Gelungener Konzertabend
In Erinnerung an Franz Hummel

Drei junge Pianisten spielen zu Ehren des vor gut einem Jahr gestorbenen Riedenburger Komponisten

13.11.2023 | Stand 14.11.2023, 9:27 Uhr

Die neu installierte Lichttechnik in der Dreiburgenhalle schuf Konzertatmosphäre: Franz Hummels Witwe Susan Oswell und der Pianist Christoph Preiß. Fotos: Erl

Die Erinnerung an den Komponisten Franz Hummel, der am 20. August 2022 in Regensburg gestorben war, hat die Dreiburgenhalle am Freitagabend mit einem Konzert für ihn und mit seiner Musik in einen anspruchsvollen Konzertsaal verwandelt. Es sollte ein lebendiges Konzert ohne große Reden, aber mit persönlichen Erinnerungen an ihn werden.

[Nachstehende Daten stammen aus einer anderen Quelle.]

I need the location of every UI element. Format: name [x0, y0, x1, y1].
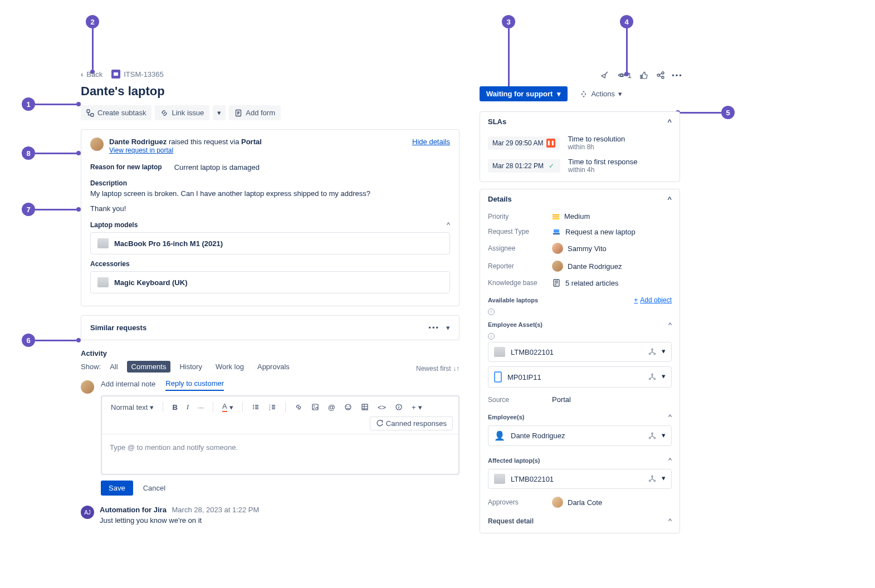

Das wünschte sich Bürgermeister Thomas Zehetbauer (CWG) bei der Begrüßung der über 100 Besucher. Riedenburg habe zwei berühmte Musiker und Komponisten hervorgebracht. „Der eine war Burggraf von Riedenburg und Minnesänger, und dann Franz Hummel, der unbestritten zu den großen zeitgenössischen Komponisten gehört“, betonte er.

Das Konzept für dieses Konzert hatte Hummels Witwe Susan Oswell zusammen mit Roland Hercher als Freund und Mäzen des Komponisten entwickelt und die Stadt habe das Projekt gerne nach Kräften unterstützt, versicherte der Bürgermeister. Mit den Hummel-Schülern Yojo Christen, Christoph Preiß und Alexander Maria Wagner setzten gleich drei Ausnahmetalente die Kompositionen von Franz Hummel, ein Werk seiner Witwe Susan Oswell und Stücke von Klassik-Komponisten, die Franz Hummel besonders gerne hörte, in faszinierende Klänge um. Wieder einmal zeigte sich dabei die erstaunlich gute Akustik der Dreiburgenhalle und mit der neu installierten Lichttechnik näherte sich auch das Ambiente einem anspruchsvollen Konzertniveau.

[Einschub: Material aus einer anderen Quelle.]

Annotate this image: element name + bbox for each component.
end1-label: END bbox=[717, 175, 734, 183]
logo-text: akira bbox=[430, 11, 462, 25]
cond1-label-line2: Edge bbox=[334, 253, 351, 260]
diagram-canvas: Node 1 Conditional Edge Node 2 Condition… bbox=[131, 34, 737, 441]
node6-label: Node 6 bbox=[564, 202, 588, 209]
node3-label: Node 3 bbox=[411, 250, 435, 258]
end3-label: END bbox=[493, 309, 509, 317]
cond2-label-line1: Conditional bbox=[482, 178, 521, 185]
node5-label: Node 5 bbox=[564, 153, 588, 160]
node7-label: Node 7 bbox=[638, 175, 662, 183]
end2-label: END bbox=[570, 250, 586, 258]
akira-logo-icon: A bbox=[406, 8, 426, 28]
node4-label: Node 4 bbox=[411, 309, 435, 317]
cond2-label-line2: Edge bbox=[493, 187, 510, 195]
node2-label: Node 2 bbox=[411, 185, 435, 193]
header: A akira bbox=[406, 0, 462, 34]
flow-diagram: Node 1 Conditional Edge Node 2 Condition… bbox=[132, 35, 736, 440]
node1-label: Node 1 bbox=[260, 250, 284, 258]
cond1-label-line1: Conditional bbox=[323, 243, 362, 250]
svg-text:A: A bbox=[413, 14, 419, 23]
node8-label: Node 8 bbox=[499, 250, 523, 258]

Christoph Preiß war vor vier Jahren von Hummel dazu ausersehen worden, seine 33 Hercher-Variationen einstudieren zu dürfen, die er an diesem Abend als öffentliche Premiere dem Publikum präsentierte. „Es war für mich ein Privileg, die Interpretationen in ihrer Ästhetik mit ihm ausarbeiten zu dürfen und zu wissen, wie tickt dieser Mensch voller Witz, Charme und Ironie hinter diesen Kompositionen“, erinnert sich der 22-jährige Pianist im Gespräch mit unserer Zeitung.

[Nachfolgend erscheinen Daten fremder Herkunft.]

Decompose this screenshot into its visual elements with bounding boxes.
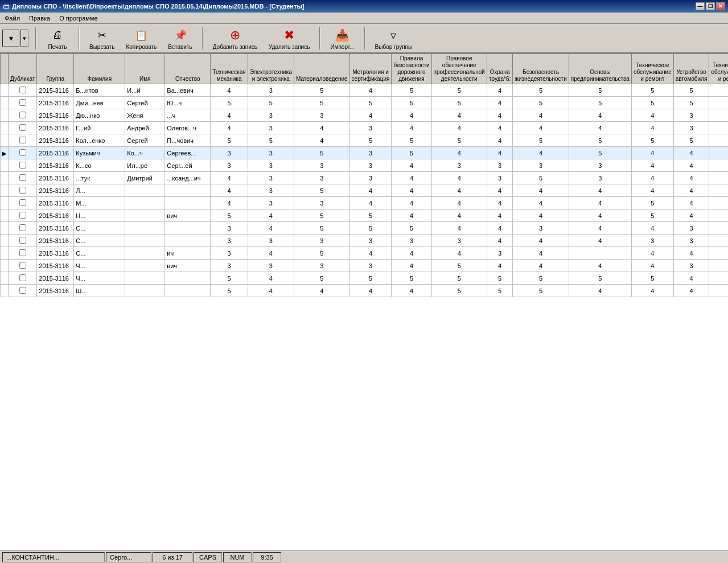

Von seinen Erinnerungen an Hummel erzählte auch der Veranstalter Fabian Helmich in einer kurzen Anekdote vor der Pause. In dieser Kombination von Musik und Erinnerung in den Gesprächen schien es fast, als sei der Geist von Franz Hummel an diesem Abend wieder gegenwärtig. „Dieser Abend ist für mich sehr wertvoll. Seine authentische Stimme über seine Musik zu hören zusammen mit vielen Leuten, die ihm wichtig waren, bedeutet mir sehr viel“, versicherte Susan Oswell später.

Auch Bürgermeister Zehetbauer maß dem Abend eine besondere Bedeutung bei. „Es war ein toller Abend mit drei herausragenden Künstlern, die Werke von Franz Hummel in einer so einmaligen Art wiedergeben. Da sieht man, wie wichtig Franz Hummel für Riedenburg und darüber hinaus war“, betonte er.